Today’s Blog – Tuesday 1st December 2015

Please pass this blog on to others who may want to read it

This blog will be intermittently delivered over this week due to your blogster travelling

Introduction

Europe this week will host two major conferences for the energy sector – in Paris on global warming and in Vienna OPEC will convene on Friday.

Our prediction for both of these – heat and light but not much delivered in the way of substance.

Nearly every member of OPEC other than Saudi Arabia will want the “swing” producer to cut its output by a material amount.  Saudi Arabia will not want to do so.

Possibly the most interesting thing to come out of the OPEC meeting will be any indication as to how the organisation will accommodate greatly increasing Iranian production next year (in our view, the most negative factor overhanging the medium term oil market).

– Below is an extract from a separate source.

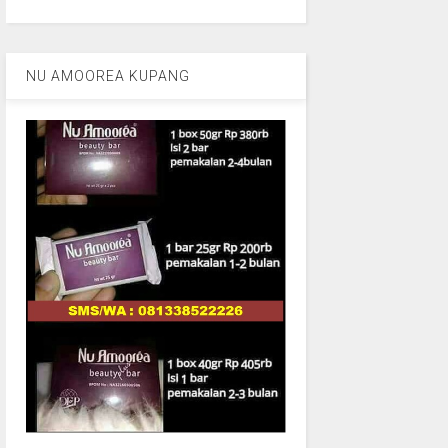
NU AMOOREA KUPANG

Speaking of negative factors, on the demand side we have a weaker Chinese economy than was previously expected.   A recent anecdote supports this weakness possibly being graver than currently thought – your blogster’s overnight flight from Singapore to Beijing on Sunday saw the Singapore Airlines flight being only half full – normally there are few if any spare seats.  Not a positive sign for traffic between two of the most important business cities in Asia.

Commodity prices

Crude prices were fairly flat on Monday, with Brent closing at US$44.61 and WTI at US$41.65.  Over the month of November an overall decline of ~10% was experienced.  Only a very low probability of OPEC announcing material cuts post its Friday meeting is factored in at these prices.

Henry Hub closed at US$2.23 – only down ~1% in the month of November.  The 2015 calendar year now looks like having the lowest average US natural gas price this century.

LNG and international gas

An unusual recent development in the LNG world – a project taking a final investment decision.  This was done by French independent Perenco on a FLNG project off-shore Cameroon.  The development is a small one – around half a Tcf.

The FLNG vessel to be used is accordingly much smaller than Shell’s massive Prelude project offshore Western Australia.  It will be owned by NASDAQ listed LNG shipper Golar LNG.  Perenco is therefore sensibly focused on the sub-surface and avoids the cardinal sin of the likes of the Gladstone LNG developers – the strange desire of otherwise smart oil and gas executives to the developers and owners of their very own giant fridges.

Perenco has sold all the offtake from this project to Gazprom who will market it in the Atlantic and the Pacific as part of its overall LNG portfolio.

Company news

Any interesting news from Australian companies remains thin on the ground at this time of year.

This week we should see the extent of the shortfall in the retail component of Santos’ rights issue (and hence the over-hang that might eventuate from a lot of unwanted stock ending up in the hands of underwriters).

Rumbles will no doubt continue between Woodside Petroleum and its target of Oil Search – but likely little of substance.

Quote of the day

The IEA’s Executive Director (Fatah Birol) recent comments on China’s energy demand trajectory:

“We are approaching the end of the single largest demand growth story in energy history”.